10.03.2019 - 17:55 Uhr
Weiden in der OberpfalzOberpfalz

CSU Neunkirchen: Uschald will nicht in Stadtrat

Den Vorsitz im CSU-Ortsverband Neunkirchen-Frauenricht übernimmt er noch einmal. Aber als Kandidat für den Stadtrat steht Norbert Uschald nicht mehr zur Verfügung. Er hat genügend Ehrenämter.

Die neu gewählte Vorstandschaft des CSU- Ortsverbands Neunkirchen- Frauenricht. Vorsitzender Norbert Uschald (5. von links) kündigte an, dass es seine letzte Amtsperiode sein wird.
von Autor hczProfil

Uschald hat mehrmals für den Stadtrat kandidiert. Aber nie den Sprung ins Rathaus geschafft. Die Gründe für seinen Verzicht seien persönlicher und familiärer Art. Die Belastungen durch seine vielfältigen Funktionen im Heimatring und den Verbänden der Vertriebenen würden ihn genügend fordern, so Uschald.
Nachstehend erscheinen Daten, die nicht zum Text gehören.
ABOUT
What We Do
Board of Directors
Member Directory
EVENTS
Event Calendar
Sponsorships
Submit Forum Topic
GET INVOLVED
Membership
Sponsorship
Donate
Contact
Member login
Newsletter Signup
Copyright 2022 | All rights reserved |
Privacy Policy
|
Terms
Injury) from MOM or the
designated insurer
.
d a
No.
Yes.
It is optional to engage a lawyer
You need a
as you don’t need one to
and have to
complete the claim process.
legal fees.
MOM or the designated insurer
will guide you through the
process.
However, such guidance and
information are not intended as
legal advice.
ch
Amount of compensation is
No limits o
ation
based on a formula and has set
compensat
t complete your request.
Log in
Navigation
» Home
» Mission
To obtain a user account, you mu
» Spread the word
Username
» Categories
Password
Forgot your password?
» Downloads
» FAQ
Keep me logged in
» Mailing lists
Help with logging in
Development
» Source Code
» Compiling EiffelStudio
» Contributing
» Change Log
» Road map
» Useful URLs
Aber auch "politische Entwicklungen in der CSU und der CDU seit einigen Jahren" seien für seinen Entschluss maßgebend, sagte der 51-jährige CSU-Fraktionsbeirat, allerdings ohne dabei ins Detail gehen zu wollen.

Wieder Vorsitzender

Bei der Jahreshauptversammlung betonte er, dass viele der 35 Mitglieder des Ortsverbandes stark in das kirchliche und gemeindliche sowie das Vereinsleben eingebunden seien. An politischen Themen stünden vor allem die Weiterentwicklung des Ortsteils und das Thema Verkehr - gerade im Hinblick auf das neue Gewerbegebiet West IV - auf der Agenda. Uschald wies auf das Starkbierfest am 16. März um 18 Uhr im Pfarrgemeindehaus Maria Waldrast und auf den Bockzoigl-Ausschank im evangelischen Gemeindehaus am 5. April um 19 Uhr in Neunkirchen hin.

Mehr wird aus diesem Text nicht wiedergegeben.